▸ **TASK STATEMENT**
When you reach the line that contains "AIが変える働き方と顧客体験～マルチAIエージェ", give it back exactly along with each line after it to the end of the entries; skip any pictures.

Items listed in a dataset:
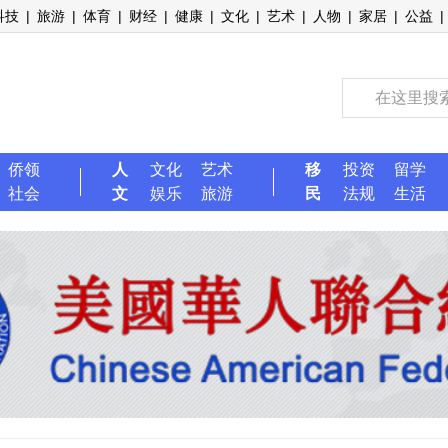
科技
|
旅游
|
体育
|
财经
|
健康
|
文化
|
艺术
|
人物
|
家居
|
公益
|
侨领
人
文化
艺术
移
投资
留学
社会
文
娱乐
旅游
民
法规
生活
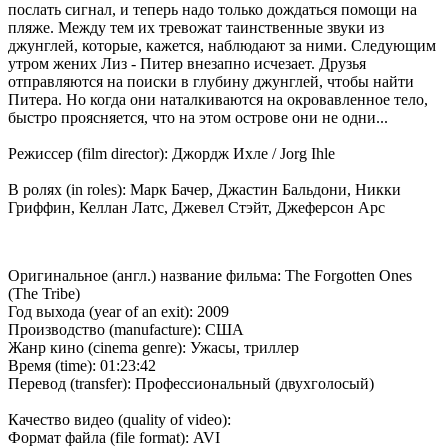
послать сигнал, и теперь надо только дождаться помощи на
пляже. Между тем их тревожат таинственные звуки из
джунглей, которые, кажется, наблюдают за ними. Следующим
утром жених Лиз - Питер внезапно исчезает. Друзья
отправляются на поиски в глубину джунглей, чтобы найти
Питера. Но когда они наталкиваются на окровавленное тело,
быстро проясняется, что на этом острове они не одни...
Режиссер (film director): Джордж Ихле / Jorg Ihle
В ролях (in roles): Марк Бачер, Джастин Бальдони, Никки
Гриффин, Келлан Латс, Джевел Стэйт, Джеферсон Арс
Оригинальное (англ.) название фильма: The Forgotten Ones
(The Tribe)
Год выхода (year of an exit): 2009
Производство (manufacture): США
Жанр кино (cinema genre): Ужасы, триллер
Время (time): 01:23:42
Перевод (transfer): Профессиональный (двухголосый)
Качество видео (quality of video):
Формат файла (file format): AVI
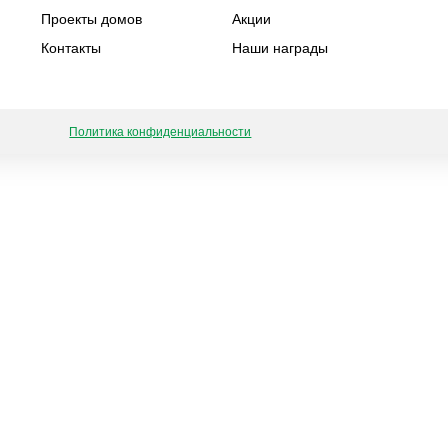
Проекты домов
Акции
Контакты
Наши награды
Политика конфиденциальности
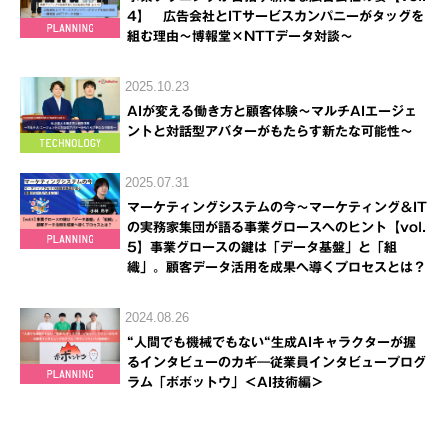
4】 広告会社とITサービスカンパニーがタッグを
組む理由～博報堂×NTTデータ対談～
2025.10.23
AIが変える働き方と顧客体験～マルチAIエージェ
ントと対話型アバターがもたらす新たな可能性～
2025.07.31
マーケティングシステムの今～マーケティング＆IT
の実務家集団が語る事業グロースへのヒント【vol.
5】事業グロースの鍵は「データ基盤」と「組
織」。顧客データ活用を成果へ導くプロセスとは？
2024.08.26
“人間でも機械でもない“生成AIキャラクターが握
るインタビューのカギ―従業員インタビュープログ
ラム「ボボットウ」＜AI技術編＞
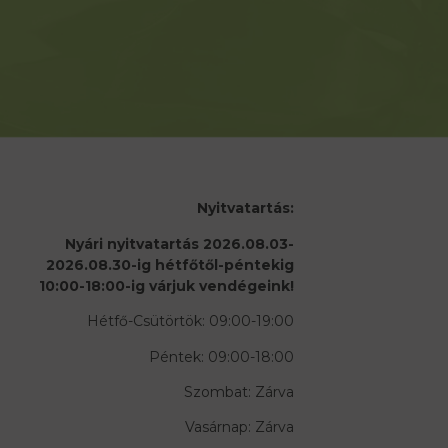
Nyitvatartás:
Nyári nyitvatartás 2026.08.03-
2026.08.30-ig hétfőtől-péntekig
10:00-18:00-ig várjuk vendégeink!
Hétfő-Csütörtök: 09:00-19:00
Péntek: 09:00-18:00
Szombat: Zárva
Vasárnap: Zárva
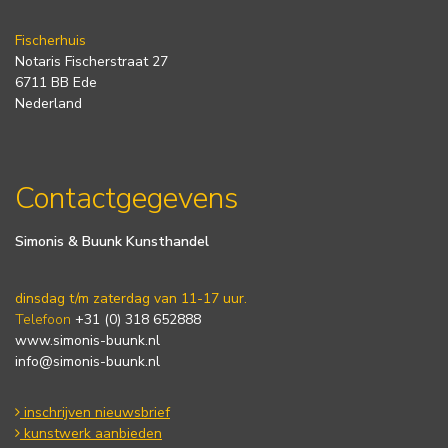
Fischerhuis
Notaris Fischerstraat 27
6711 BB Ede
Nederland
Contactgegevens
Simonis & Buunk Kunsthandel
dinsdag t/m zaterdag van 11-17 uur.
Telefoon
+31 (0) 318 652888
www.simonis-buunk.nl
info@simonis-buunk.nl
inschrijven nieuwsbrief
kunstwerk aanbieden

▸ **ANSWER TO THIS PROBLEM**
AIが変える働き方と顧客体験～マルチAIエージェ
ントと対話型アバターがもたらす新たな可能性～
2025.07.31
マーケティングシステムの今～マーケティング＆IT
の実務家集団が語る事業グロースへのヒント【vol.
5】事業グロースの鍵は「データ基盤」と「組
織」。顧客データ活用を成果へ導くプロセスとは？
2024.08.26
“人間でも機械でもない“生成AIキャラクターが握
るインタビューのカギ―従業員インタビュープログ
ラム「ボボットウ」＜AI技術編＞
Nyitvatartás:
Nyári nyitvatartás 2026.08.03-
2026.08.30-ig hétfőtől-péntekig
10:00-18:00-ig várjuk vendégeink!
Hétfő-Csütörtök: 09:00-19:00
Péntek: 09:00-18:00
Szombat: Zárva
Vasárnap: Zárva
Fischerhuis
Notaris Fischerstraat 27
6711 BB Ede
Nederland
Contactgegevens
Simonis & Buunk Kunsthandel
dinsdag t/m zaterdag van 11-17 uur.
Telefoon
+31 (0) 318 652888
www.simonis-buunk.nl
info@simonis-buunk.nl
inschrijven nieuwsbrief
kunstwerk aanbieden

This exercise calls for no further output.